My SubStack Now Has More Readers þan þe Previous Weblog Ever Did
Score one for Chris & Hamish
With 8000 average readers per post. And today we crossed 20,000 total subscribers.
So it is time to take stock, and ask for some feedback: What would you like to see in this internet space in the future?
I find basically all of what you write at least interesting and enlightening. But if you're asking what a paying subscriber might like to see more of, I'd ask how your experience as a pragmatic policy advisor in government might inform today's policy conversations. What should a YIMBY / pro-abundance Democrat, who has the ear of multiple state and federal legislators, be _saying_ to those folks? What do you think are the achievable policy shifts -- things that are wonky enough that they just aren't politicized, and could get slipped through in some omnibus without a big fight, or things that cut across the partisan coalitions so they could get bipartisan backing -- that would provide a big bang for the buck in terms of future economic growth?

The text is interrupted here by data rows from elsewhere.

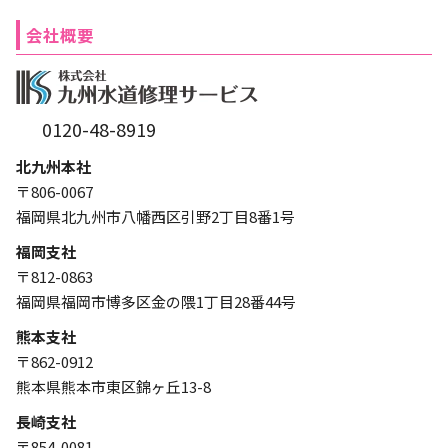
会社概要
0120-48-8919
北九州本社
〒806-0067
福岡県北九州市八幡西区引野2丁目8番1号
福岡支社
〒812-0863
福岡県福岡市博多区金の隈1丁目28番44号
熊本支社
〒862-0912
熊本県熊本市東区錦ヶ丘13-8
長崎支社
〒854-0081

It's maybe not immediately relevant given the loony wing in the House, but next time we have a shot at something like a CHIPS Act (which might be as soon as January 2025), I'd like to see center-left economists hashing out how to improve guidance to the executive in the actual text passed by Congress, to ensure we don't bog down projects with "everything bagel liberalism". And given that the law is what it is, can we help improve implementation by simply making sure good ideas are in the air around the officials who do that implementation? By making sure Congresspeople and staff in DC are all thinking about ideas that Ezra Klein, yourself, Noah Smith, Matt Yglesias, and so on, have been advocating for years? Can we build the abundance agenda into the conventional wisdom of the educated elite, across the political spectrum, the way that (neo)liberal internationalism was in the '90s?
congratulations!!! The only thing that has been bugging me for a long time now is the funny 'th' that is in the headers to the columns. Why and how are you doing this? Inquiring minds want to know.